Violences domestiques au Tadjikistan

Dans un rapport publié le mardi 24 novembre 2009 intitulé "Violence is not just a family affair : Women face abuse in Tajikistan", Amnesty International évoque les violences physiques, psychologiques et sexuelles auxquelles les femmes tadjikes sont confrontées au sein du cercle familial. Le document fait également état de l’absence de mesures et de l’indifférence de la part des autorités face aux violences domestiques, dénuées d’importance, dépourvues de poursuites pénales et ramenées à de simples "affaires de familles".

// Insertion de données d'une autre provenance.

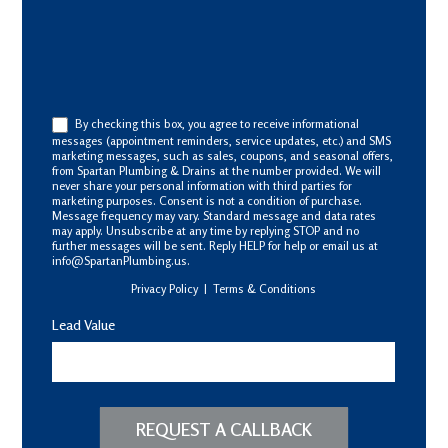
By checking this box, you agree to receive informational
messages (appointment reminders, service updates, etc.) and SMS
marketing messages, such as sales, coupons, and seasonal offers,
from Spartan Plumbing & Drains at the number provided. We will
never share your personal information with third parties for
marketing purposes. Consent is not a condition of purchase.
Message frequency may vary. Standard message and data rates
may apply. Unsubscribe at any time by replying STOP and no
further messages will be sent. Reply HELP for help or email us at
info@SpartanPlumbing.us.
Privacy Policy
|
Terms & Conditions
Lead Value
REQUEST A CALLBACK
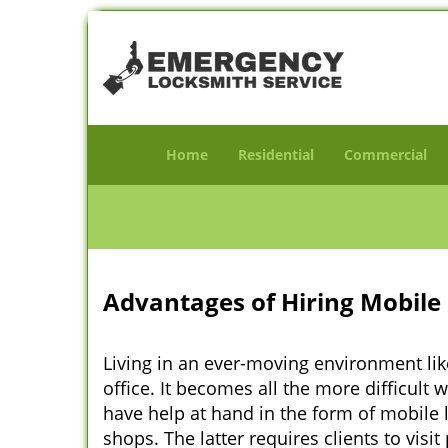
Home
Residential
Commercial
Advantages of Hiring Mobile 
Living in an ever-moving environment lik
office. It becomes all the more difficult 
have help at hand in the form of mobile 
shops. The latter requires clients to vis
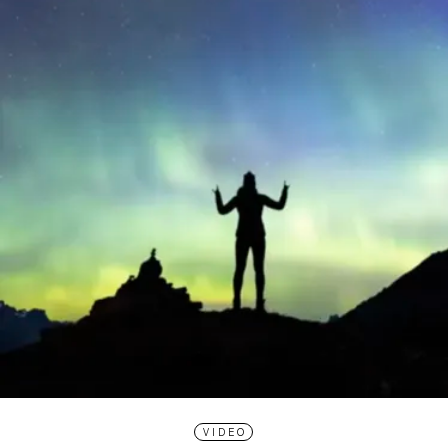
VIDEO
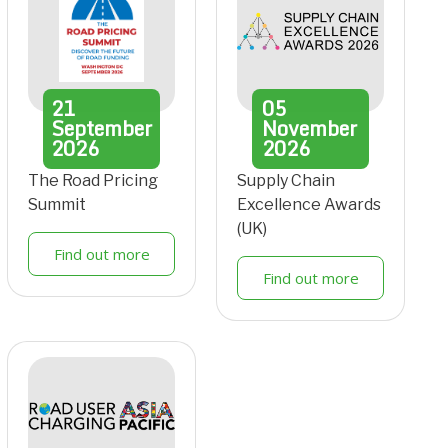
21
05
September
November
2026
2026
The Road Pricing
Supply Chain
Summit
Excellence Awards
(UK)
Find out more
Find out more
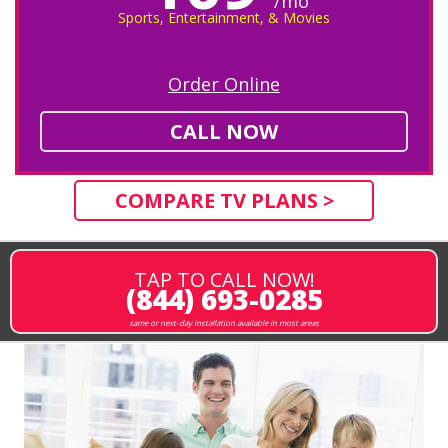
/mo
Sports, Entertainment, & Movies
Order Online
CALL NOW
COMPARE TV PLANS >
TAP TO CALL NOW!
(844) 693-0285
same or next-day installation available in most areas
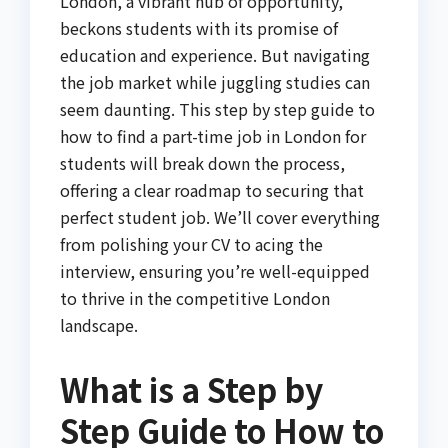
London, a vibrant hub of opportunity,
beckons students with its promise of
education and experience. But navigating
the job market while juggling studies can
seem daunting. This step by step guide to
how to find a part-time job in London for
students will break down the process,
offering a clear roadmap to securing that
perfect student job. We’ll cover everything
from polishing your CV to acing the
interview, ensuring you’re well-equipped
to thrive in the competitive London
landscape.
What is a Step by
Step Guide to How to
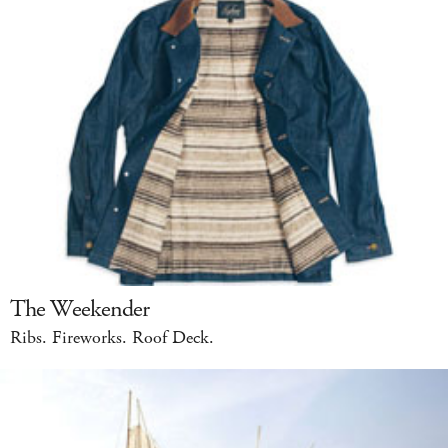
The Weekender
Ribs. Fireworks. Roof Deck.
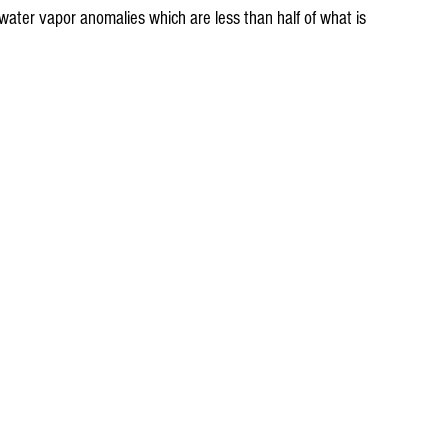
ater vapor anomalies which are less than half of what is 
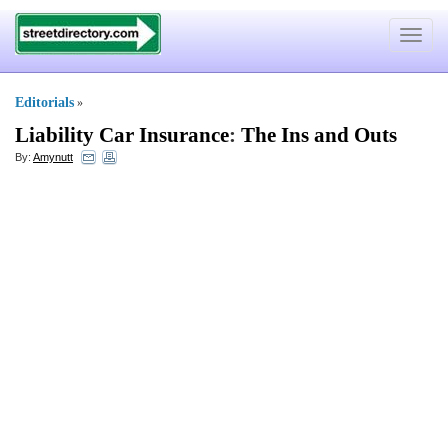
Toggle
navigat
Editorials
»
Liability Car Insurance
:
The Ins and Outs
By:
Amynutt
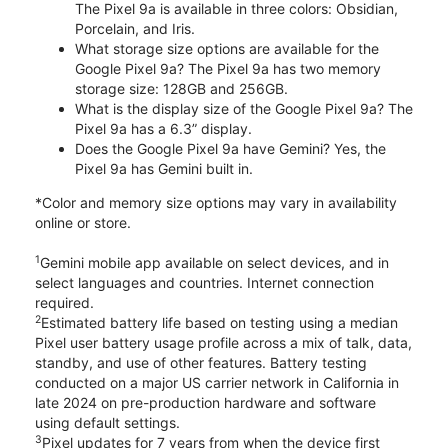
The Pixel 9a is available in three colors: Obsidian,
Porcelain, and Iris.
What storage size options are available for the
Google Pixel 9a? The Pixel 9a has two memory
storage size: 128GB and 256GB.
What is the display size of the Google Pixel 9a? The
Pixel 9a has a 6.3” display.
Does the Google Pixel 9a have Gemini? Yes, the
Pixel 9a has Gemini built in.
*Color and memory size options may vary in availability
online or store.
1
Gemini mobile app available on select devices, and in
select languages and countries. Internet connection
required.
2
Estimated battery life based on testing using a median
Pixel user battery usage profile across a mix of talk, data,
standby, and use of other features. Battery testing
conducted on a major US carrier network in California in
late 2024 on pre-production hardware and software
using default settings.
3
Pixel updates for 7 years from when the device first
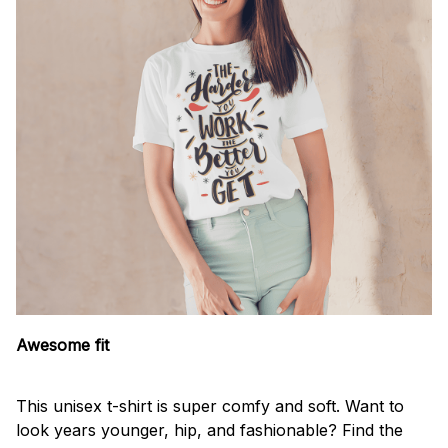
Awesome fit
This unisex t-shirt is super comfy and soft. Want to
look years younger, hip, and fashionable? Find the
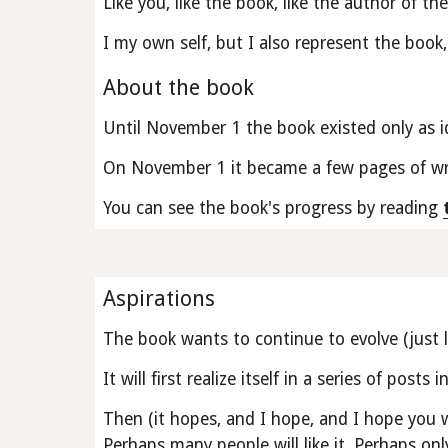
Like you, like the book, like the author of th
I my own self, but I also represent the book, 
About the book
Until November 1 the book existed only as i
On November 1 it became a few pages of wri
You can see the book's progress by reading 
Aspirations
The book wants to continue to evolve (just li
It will first realize itself in a series of posts in
Then (it hopes, and I hope, and I hope you 
Perhaps many people will like it. Perhaps only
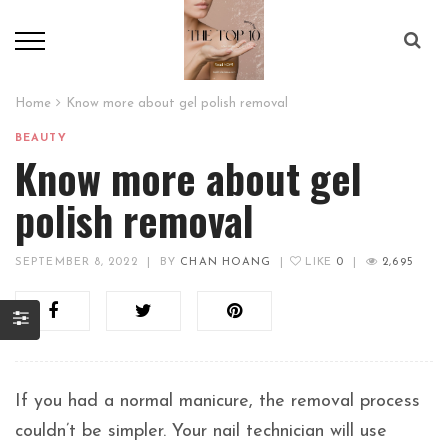
Home
Know more about gel polish removal
BEAUTY
Know more about gel
polish removal
SEPTEMBER 8, 2022
|
BY
CHAN HOANG
|
LIKE
0
|
2,695
If you had a normal manicure, the removal process
couldn’t be simpler. Your nail technician will use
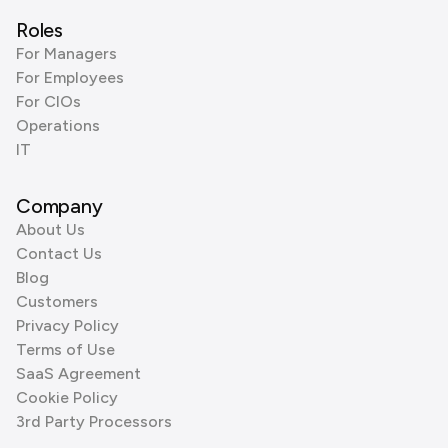
Roles
For Managers
For Employees
For CIOs
Operations
IT
Company
About Us
Contact Us
Blog
Customers
Privacy Policy
Terms of Use
SaaS Agreement
Cookie Policy
3rd Party Processors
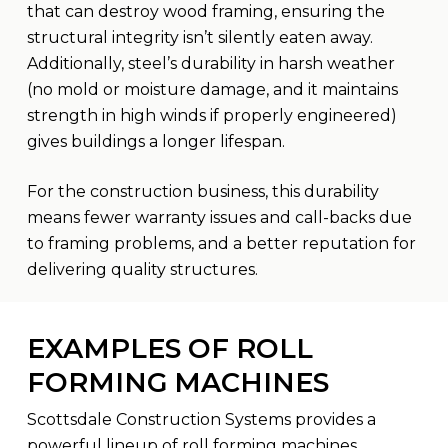
that can destroy wood framing, ensuring the
structural integrity isn’t silently eaten away.
Additionally, steel’s durability in harsh weather
(no mold or moisture damage, and it maintains
strength in high winds if properly engineered)
gives buildings a longer lifespan.
For the construction business, this durability
means fewer warranty issues and call-backs due
to framing problems, and a better reputation for
delivering quality structures.
EXAMPLES OF ROLL
FORMING MACHINES
Scottsdale Construction Systems provides a
powerful lineup of roll forming machines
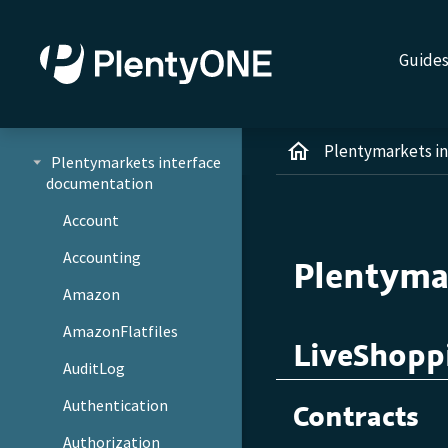
Guide
Plentymarkets i
Plentymarkets interface
documentation
Account
Accounting
Plentyma
Amazon
AmazonFlatfiles
LiveShopp
AuditLog
Authentication
Contracts
Authorization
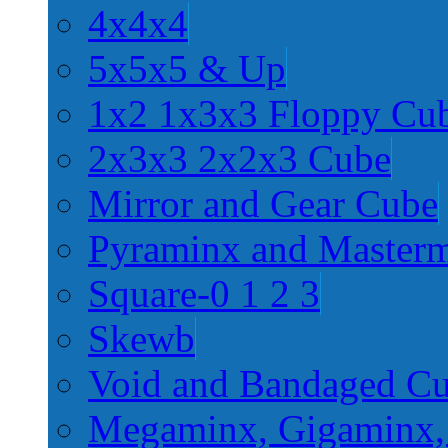
4x4x4
5x5x5 & Up
1x2 1x3x3 Floppy Cu
2x3x3 2x2x3 Cube
Mirror and Gear Cube
Pyraminx and Master
Square-0 1 2 3
Skewb
Void and Bandaged C
Megaminx, Gigaminx,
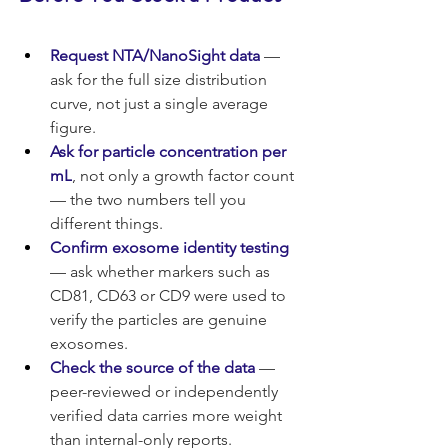
Request NTA/NanoSight data
 — 
ask for the full size distribution 
curve, not just a single average 
figure.
Ask for particle concentration per 
mL
, not only a growth factor count 
— the two numbers tell you 
different things.
Confirm exosome identity testing
— ask whether markers such as 
CD81, CD63 or CD9 were used to 
verify the particles are genuine 
exosomes.
Check the source of the data
 — 
peer-reviewed or independently 
verified data carries more weight 
than internal-only reports.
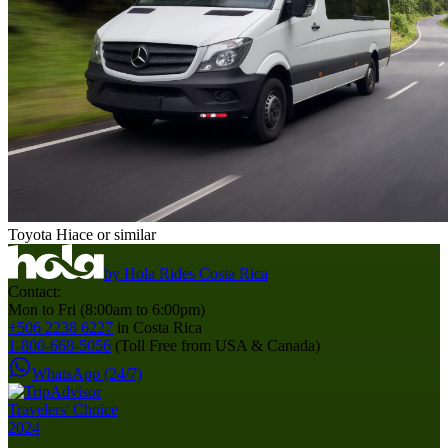
Toyota Hiace or similar
by
Hola Rides Costa Rica
Contact:
Mon to Fri (8:00am to 6:00pm)
+506 2238 6227
in Costa Rica
1-800-668-5056
(Toll Free from USA & Canada)
WhatsApp (24/7)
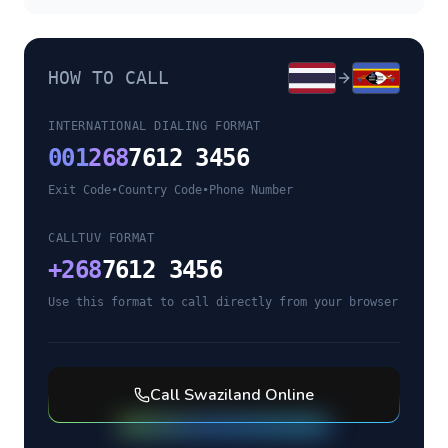
HOW TO CALL
INTERNATIONAL DIALING FORMAT
001
268
7612 3456
Exit Code
•
Country Code
•
Phone Number
CALLTUV FORMAT
+
268
7612 3456
Use this format to call directly from your browser
Call
Swaziland
Online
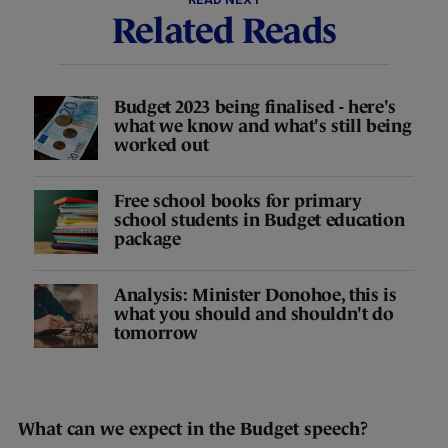
Related Reads
Budget 2023 being finalised - here's
what we know and what's still being
worked out
Free school books for primary
school students in Budget education
package
Analysis: Minister Donohoe, this is
what you should and shouldn't do
tomorrow
What can we expect in the Budget speech?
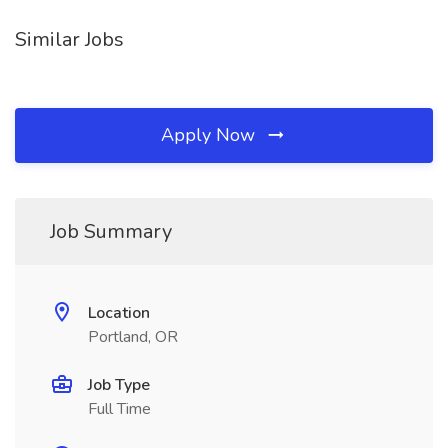
Similar Jobs
Apply Now
Job Summary
Location
Portland, OR
Job Type
Full Time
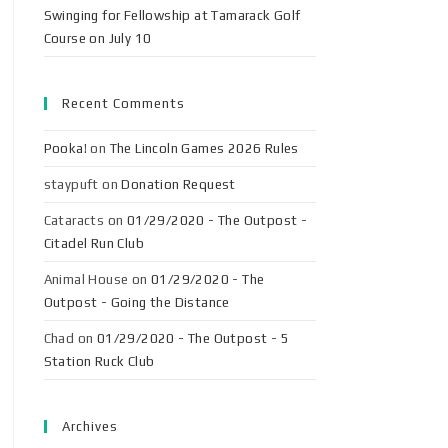
Swinging for Fellowship at Tamarack Golf
Course on July 10
Recent Comments
Pooka!
on
The Lincoln Games 2026 Rules
staypuft
on
Donation Request
Cataracts
on
01/29/2020 - The Outpost -
Citadel Run Club
Animal House
on
01/29/2020 - The
Outpost - Going the Distance
Chad
on
01/29/2020 - The Outpost - 5
Station Ruck Club
Archives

L’étude d’Amnesty International sur la violence à l’égard des femmes, notamment au sein de la famille, révèle que ces faits sont très répandus au Tadjikistan. On estime que 30 à 50 % des femmes sont régulièrement soumises à des violences physiques, psychologiques ou sexuelles par leur mari ou leurs beaux-parents.
A cela, plusieurs facteurs sont sources de l’ampleur du problème :
Après l’effondrement de l’Union soviétique, les valeurs traditionnelles tadjikes se sont vues être renforcées. En conséquence, des discriminations supplémentaires se sont vues leur être imposées, réduisant leur identité à celle d’épouse ou de mère et les reléguant aux emplois les moins rémunérés du marché du travail, ayant pour effet de les rendre dépendantes de la famille de leur époux sur le plan économique.
Certaines d’entre elles ont indiqué à Amnesty International qu’à leur arrivée au domicile de leurs beaux-parents après le mariage, il arrive qu’elles soient brutalisées non seulement par leur mari, mais aussi par leurs beaux-parents, notamment par les belles-mères, qui ont parfois subi le même sort.
Ce statut d’infériorité, faisant des femmes tadjikes "propriété" du mari et de la belle famille est minimisé par les autorités ayant pour habitude de préconiser la réconciliation, renforçant ainsi leur humiliation et leur soumission.
Les services de protection des victimes de violence domestique sont insuffisants, et la plupart d’entre eux dépendent d’organisations non gouvernementales locales financées par des fonds internationaux.
Les membres de la police, de l’appareil judiciaire et du corps médical ne sont pas assez formés pour prendre en charge les cas de violence domestique.
L’éducation est un élément primordial pour permettre aux filles d’accéder à l’autonomie et leur donner ainsi une chance d’échapper à la violence et à la pauvreté. Cependant, l’issue éducative semble inéfficace compte tenu du fait que les filles quittent tôt le système scolaire, pour contracter des mariages précoces et souvent non officiels ou polygames, autant de facteurs qui accroissent leur dépendance envers leur mari.
Face au non respect des traités internationaux ratifiés par le Tadjikistan relatifs aux droits humains et conférant l’application de protection des droits des femmes, Amnesty International appelle les autorités tadjikes à :

- prévenir et rendre passible de poursuites la violence perpétrée contre les femmes au sein de leur famille, par l’adoption de dispositions législatives nationales les sanctionnant efficacement et par la mise en place d’une assistance sur l’ensemble du territoire ;
- mener une campagne de sensibilisation nationale afin de lutter contre les pratiques illégales que sont les mariages non officiels, polygames et précoces ;
- lever toutes les entraves à la scolarisation des filles et s’attaquer aux causes profondes qui incitent les filles à abandonner l’école.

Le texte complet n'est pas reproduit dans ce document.